GUS KENWORTHY, OLYMPIC SKIER: Anyone in the closet or anyone that's like waiting for something that's kind of out of their control, I don't know, you think about, like, the worst possible scenario, worst- case scenario, and I had kind of like made myself believe that that was what I was going to be dealing with. And then I actually came out and it was so much support. I got like calls and texts. I had people in my sport call me and apologize for things that they had said and that they hadn't realize and that meant a lot to me.

WIRE: There are some youngsters out there who may be struggling with their sexuality. What do you hope that they see in you when they watch you?

[10:55:07] KENWORTHY: I just hope to be that person that kid can see sort of reflection of themselves in and give them hope to know that they can come out, too, and that it's all good and that they'll be better off for it.
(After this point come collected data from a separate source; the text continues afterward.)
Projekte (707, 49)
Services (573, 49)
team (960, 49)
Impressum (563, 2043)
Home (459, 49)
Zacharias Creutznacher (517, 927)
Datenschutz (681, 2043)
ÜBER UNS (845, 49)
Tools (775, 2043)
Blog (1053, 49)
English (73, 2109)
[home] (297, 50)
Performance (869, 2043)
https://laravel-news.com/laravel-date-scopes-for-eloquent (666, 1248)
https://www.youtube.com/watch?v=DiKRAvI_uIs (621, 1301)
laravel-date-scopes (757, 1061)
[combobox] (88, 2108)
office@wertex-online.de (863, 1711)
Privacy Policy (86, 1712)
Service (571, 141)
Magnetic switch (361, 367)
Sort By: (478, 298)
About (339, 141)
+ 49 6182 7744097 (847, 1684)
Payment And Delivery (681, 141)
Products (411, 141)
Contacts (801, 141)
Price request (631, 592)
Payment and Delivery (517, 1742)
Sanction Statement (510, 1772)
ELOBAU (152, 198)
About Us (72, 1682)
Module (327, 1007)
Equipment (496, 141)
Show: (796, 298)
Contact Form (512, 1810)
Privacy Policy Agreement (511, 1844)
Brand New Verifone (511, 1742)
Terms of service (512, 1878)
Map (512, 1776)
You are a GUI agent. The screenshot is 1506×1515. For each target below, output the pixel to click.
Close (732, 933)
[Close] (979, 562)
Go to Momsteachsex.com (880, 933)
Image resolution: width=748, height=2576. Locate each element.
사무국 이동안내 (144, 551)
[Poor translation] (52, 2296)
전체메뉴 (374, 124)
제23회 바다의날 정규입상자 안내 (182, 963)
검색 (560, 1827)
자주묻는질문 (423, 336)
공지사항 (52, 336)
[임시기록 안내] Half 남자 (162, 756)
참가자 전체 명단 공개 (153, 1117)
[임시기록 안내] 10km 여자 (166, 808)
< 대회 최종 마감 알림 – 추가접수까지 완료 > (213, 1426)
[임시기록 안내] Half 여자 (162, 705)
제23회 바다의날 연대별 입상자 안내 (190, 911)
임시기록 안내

Why are you being so nervous?

WIRE: I know you travel so much.


WIRE: So it's tough for you to have a pet. But you're still well connected with dogs and you're helping a lot, right?

KENWORTHY: Back home I do animal adoption events with Petco and Humane Society and different, I don't know, animal nonprofits and definitely an animal lover.


WIRE: You can catch Gus's debut in Pyeongchang later tonight in men's slope style East Coast Time.

MARSH: Thanks so much for joining us, Coy. And that's going to do it for us.

BLACKWELL: Yes. Thanks for watching. There is more ahead in the next hour of CNN NEWSROOM after a quick break.